O Incidente de Portland: Uma “Árvore” Sem Nome, Uma Tradição Sem Voz
A 41ª edição anual da cerimônia de iluminação no Pioneer Courthouse Square, que atraiu milhares de residentes sob um céu nublado de outono, deveria ser um momento de união festiva. Em vez disso, gerou uma onda de indignação nas redes sociais e na mídia conservadora. Autoridades da cidade, incluindo a comissária pública Chloe Eudaley, optaram por rebatizar a icônica árvore de Natal de 75 pés – adornada com 10 mil lâmpadas – simplesmente como “a árvore” (the tree), eliminando qualquer menção a “Christmas” em anúncios, discursos e no programa oficial. “É uma celebração de doações invernais”, justificou um porta-voz municipal, enfatizando a inclusão para não “excluir” não-cristãos. O New York Post destacou o absurdo: oradores, incluindo membros de uma tribo indígena local, referiram-se ao ritual como “a iluminação da árvore”, enquanto uma ativista muçulmana, vestida com uma bandeira palestina, subiu ao palco para entoar cânticos de “Free Palestine” e alertar sobre “genocídios em curso”, transformando o evento em um fórum político. “Por que tudo tem que ser tão divisivo?”, questionou um residente no X (antigo Twitter), refletido o sentimento de comentaristas como Matt Walsh, que ironizou: “Eles nem conseguem dizer ‘árvore de Natal’ – é uma loucura”.
A ironia não passou despercebida: enquanto símbolos de outras tradições, como a bandeira palestina ou cânticos indígenas, foram acolhidos, o cerne cristão da celebração foi esterilizado. Essa renomeação não é um capricho isolado. Portland, conhecida por seu ativismo progressista, reflete uma tendência nacional: de escolas que substituem canções natalinas por hinos “neutros” a prefeituras que proíbem presépios em praças públicas. Como observou o filósofo Isaiah Berlin em seu ensaio sobre liberdades (1958), a “liberdade negativa” – a ausência de coerção – é sacrificada aqui em nome de uma “liberdade positiva” ilusória, onde a virtude sinalizada (virtue signaling) suplanta a autenticidade cultural.

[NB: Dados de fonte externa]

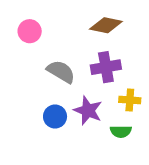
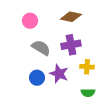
pink circle: (30, 31) -> (30, 21), moved
green semicircle: (121, 131) -> (88, 93), moved

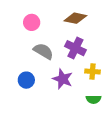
purple cross: (71, 45) -> (75, 48), turned 36
blue circle: (37, 78) -> (26, 80), moved

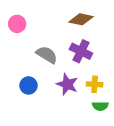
pink circle: (32, 22) -> (17, 24), moved
yellow cross: (92, 72) -> (95, 84), moved

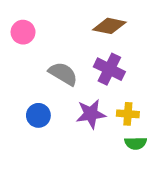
purple star: (67, 84) -> (91, 114), turned -30

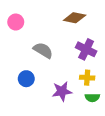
purple cross: (109, 69) -> (86, 49), moved
purple star: (91, 114) -> (62, 91), moved

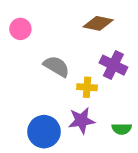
yellow cross: (87, 78) -> (87, 87), moved
blue circle: (26, 79) -> (44, 132), moved, size x1.5

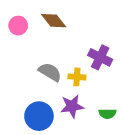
brown diamond: (98, 23) -> (54, 21), moved, turned 40
gray semicircle: (56, 66) -> (50, 72), moved

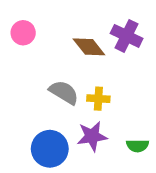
brown diamond: (54, 21) -> (89, 47), moved
purple cross: (100, 57) -> (127, 36), moved

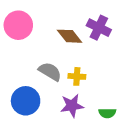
pink circle: (23, 33) -> (18, 25), size x1.5
blue circle: (50, 149) -> (26, 101), moved

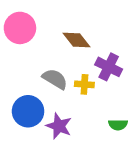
purple cross: (99, 28) -> (109, 67), moved
purple star: (72, 106) -> (59, 126), moved, turned 30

O Duplo Padrão: Saudações Permitidas e Proibidas
A observação central – que desejar um “Bom Ramadã” ou “Feliz Kwanzaa” é visto como enriquecedor, mas “Feliz Natal” como ofensivo – revela uma assimetria profunda na cultura americana contemporânea. Durante o Ramadã, mês sagrado muçulmano de jejum e reflexão (que em 2025 ocorreu de 1º a 30 de março, mas frequentemente cai no inverno), empresas como Google e Starbucks promovem campanhas inclusivas com lanches pós-iftar e mensagens personalizadas, sem temores de “exclusão”.
Kwanzaa, feriado secular afro-americano criado em 1966 por Maulana Karenga para celebrar princípios como unidade (umojá) e criatividade (kuumba), de 26 de dezembro a 1º de janeiro, é exaltado em eventos comunitários e até na Casa Branca, com a vice-presidente Kamala Harris destacando-o como “essencial para a herança africana”.
Hanukkah, o Festival das Luzes judaico, brilha em vitrines públicas com menorás e girândolas (dreidels), e “Feliz Hanukkah” é uma saudação rotineira em escolas e escritórios. Contrastando, “Feliz Natal” – saudação que evoca o nascimento de Jesus, mas também tradições sincréticas como a árvore de origem germânica-pagã do século XVI – é frequentemente substituída por “Felizes Festas” (Happy Holidays) para evitar “microagressões”.
Pesquisas como a do Pew Research Center (2023) mostram que 68% dos americanos preferem “Merry Christmas”, mas o medo de litígios leva 49% das empresas a adotar neutralidade genérica. Essa seletividade não é acidental: reflete uma ortodoxia progressista que, como alerta Jordan Peterson em 12 Regras para a Vida (2018), impõe tolerância seletiva, onde minorias são blindadas, mas a maioria cultural (cristã, com 63% dos americanos se identificando como tal, per Gallup 2024) é silenciada.
Casos Reais: De Saudações a Demissões, o Preço da “Inclusão”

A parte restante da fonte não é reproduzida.